++++ MATERIAL FOR THE TASK ++++

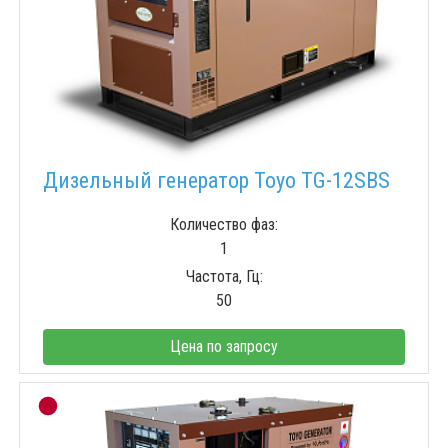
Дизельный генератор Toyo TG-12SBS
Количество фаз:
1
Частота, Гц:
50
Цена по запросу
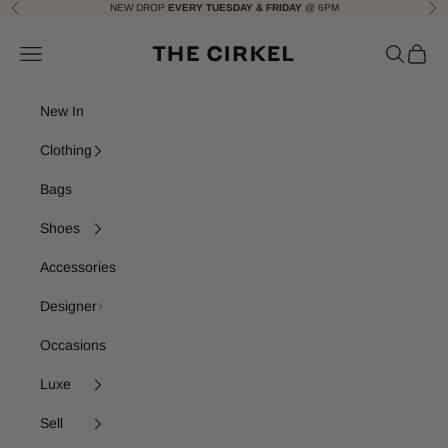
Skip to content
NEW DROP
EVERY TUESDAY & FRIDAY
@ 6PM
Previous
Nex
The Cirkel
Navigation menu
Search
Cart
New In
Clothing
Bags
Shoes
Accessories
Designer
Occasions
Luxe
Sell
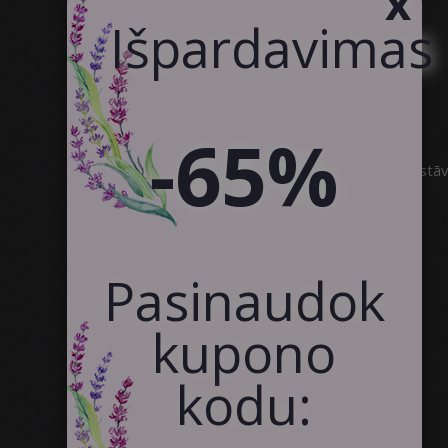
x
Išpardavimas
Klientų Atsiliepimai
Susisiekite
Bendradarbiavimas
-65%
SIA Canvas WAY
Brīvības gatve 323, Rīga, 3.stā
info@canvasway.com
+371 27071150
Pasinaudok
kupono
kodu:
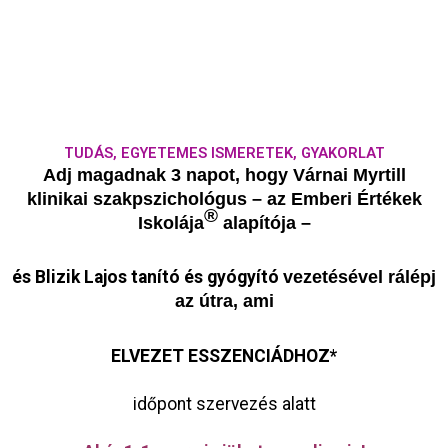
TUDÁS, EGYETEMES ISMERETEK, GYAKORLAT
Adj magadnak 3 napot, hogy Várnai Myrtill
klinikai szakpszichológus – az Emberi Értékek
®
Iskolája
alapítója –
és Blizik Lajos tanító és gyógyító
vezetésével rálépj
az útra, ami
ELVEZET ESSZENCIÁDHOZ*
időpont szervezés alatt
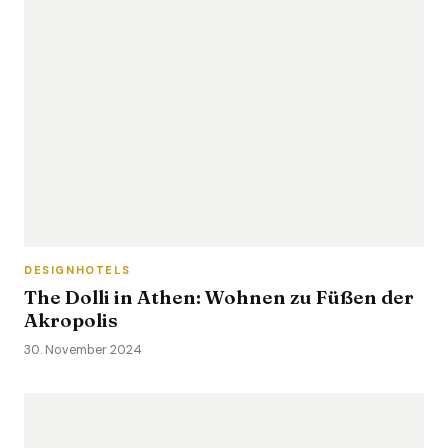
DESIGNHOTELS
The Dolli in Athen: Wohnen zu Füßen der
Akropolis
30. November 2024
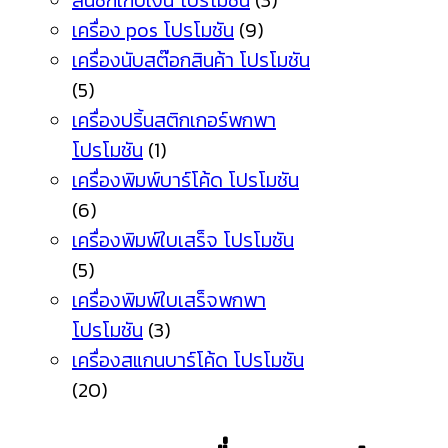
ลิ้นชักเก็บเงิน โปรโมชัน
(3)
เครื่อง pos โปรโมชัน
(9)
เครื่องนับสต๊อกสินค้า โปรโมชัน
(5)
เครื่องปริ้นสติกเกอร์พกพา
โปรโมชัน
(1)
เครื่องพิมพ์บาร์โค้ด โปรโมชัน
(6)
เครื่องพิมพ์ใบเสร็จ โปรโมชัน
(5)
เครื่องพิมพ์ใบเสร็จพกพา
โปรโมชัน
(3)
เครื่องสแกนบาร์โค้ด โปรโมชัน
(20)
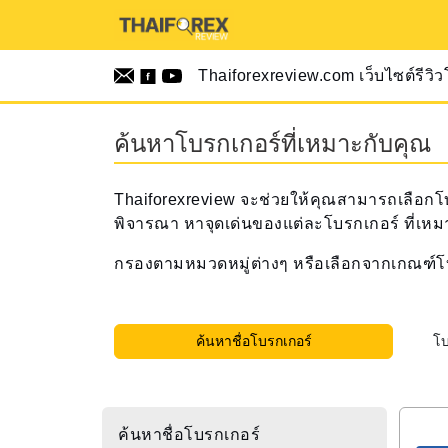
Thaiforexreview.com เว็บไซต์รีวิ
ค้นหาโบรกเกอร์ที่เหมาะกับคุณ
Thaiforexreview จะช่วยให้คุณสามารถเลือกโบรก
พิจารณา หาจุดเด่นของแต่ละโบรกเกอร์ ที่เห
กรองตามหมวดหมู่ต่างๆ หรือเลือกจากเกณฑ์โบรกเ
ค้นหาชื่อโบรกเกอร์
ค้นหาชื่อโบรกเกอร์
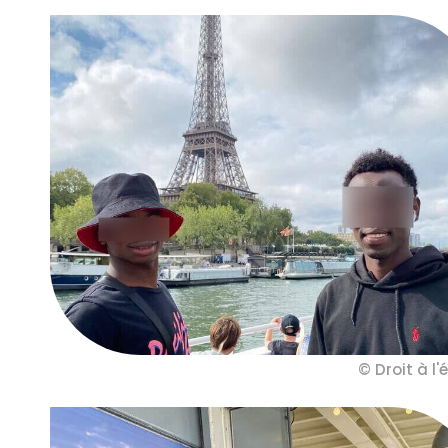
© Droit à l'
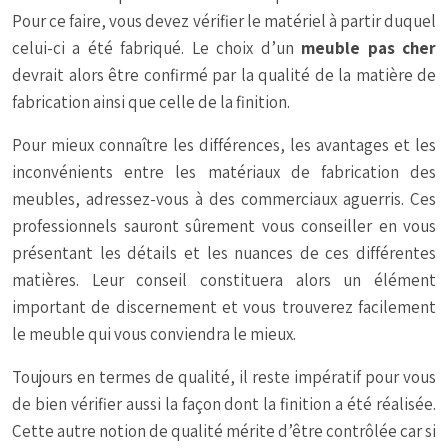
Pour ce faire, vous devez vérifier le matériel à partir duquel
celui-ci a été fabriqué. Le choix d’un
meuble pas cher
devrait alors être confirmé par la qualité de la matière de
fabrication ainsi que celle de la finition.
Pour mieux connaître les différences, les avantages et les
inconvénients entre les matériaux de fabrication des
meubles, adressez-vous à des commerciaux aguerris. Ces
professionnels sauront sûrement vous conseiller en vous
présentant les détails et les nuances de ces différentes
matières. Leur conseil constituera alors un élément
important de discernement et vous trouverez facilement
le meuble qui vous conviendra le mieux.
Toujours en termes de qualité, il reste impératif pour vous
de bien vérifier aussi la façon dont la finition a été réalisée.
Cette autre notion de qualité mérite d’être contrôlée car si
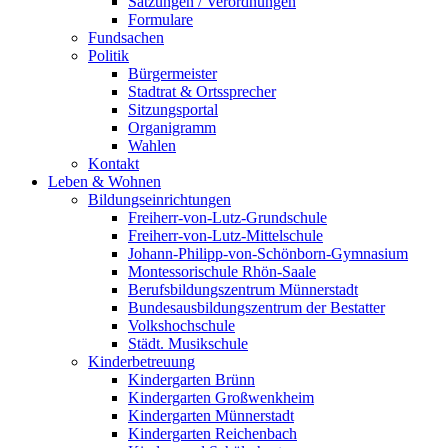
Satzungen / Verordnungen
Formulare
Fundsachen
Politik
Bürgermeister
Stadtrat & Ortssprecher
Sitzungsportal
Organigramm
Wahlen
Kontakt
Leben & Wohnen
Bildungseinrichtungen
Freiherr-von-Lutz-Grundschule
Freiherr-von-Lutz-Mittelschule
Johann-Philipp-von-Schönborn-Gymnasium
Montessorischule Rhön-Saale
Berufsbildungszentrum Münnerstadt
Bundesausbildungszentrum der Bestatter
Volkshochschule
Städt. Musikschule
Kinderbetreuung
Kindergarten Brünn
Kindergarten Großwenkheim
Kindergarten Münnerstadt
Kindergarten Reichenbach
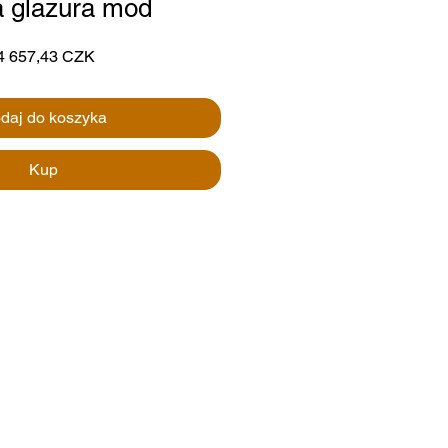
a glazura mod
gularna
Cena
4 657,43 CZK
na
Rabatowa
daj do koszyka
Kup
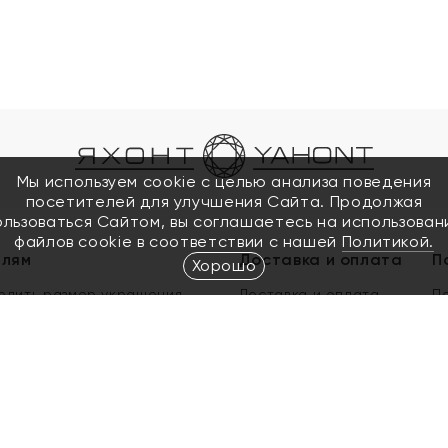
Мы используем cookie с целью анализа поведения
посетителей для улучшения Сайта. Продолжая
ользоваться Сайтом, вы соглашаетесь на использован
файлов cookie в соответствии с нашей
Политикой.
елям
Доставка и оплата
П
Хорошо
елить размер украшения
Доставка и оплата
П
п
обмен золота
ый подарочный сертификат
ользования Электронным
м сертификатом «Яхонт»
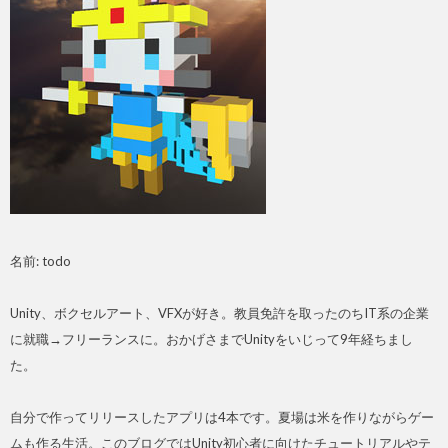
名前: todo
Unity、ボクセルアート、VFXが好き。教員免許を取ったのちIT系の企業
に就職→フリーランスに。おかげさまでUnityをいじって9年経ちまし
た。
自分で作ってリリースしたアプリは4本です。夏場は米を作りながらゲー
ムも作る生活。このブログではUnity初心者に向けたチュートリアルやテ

++++

◆ **YOUR OBJECTIVE**
Search the entries above for "Lutz". Show every line that has it.

◆ **RESPONSE AREA**
Freiherr-von-Lutz-Grundschule
Freiherr-von-Lutz-Mittelschule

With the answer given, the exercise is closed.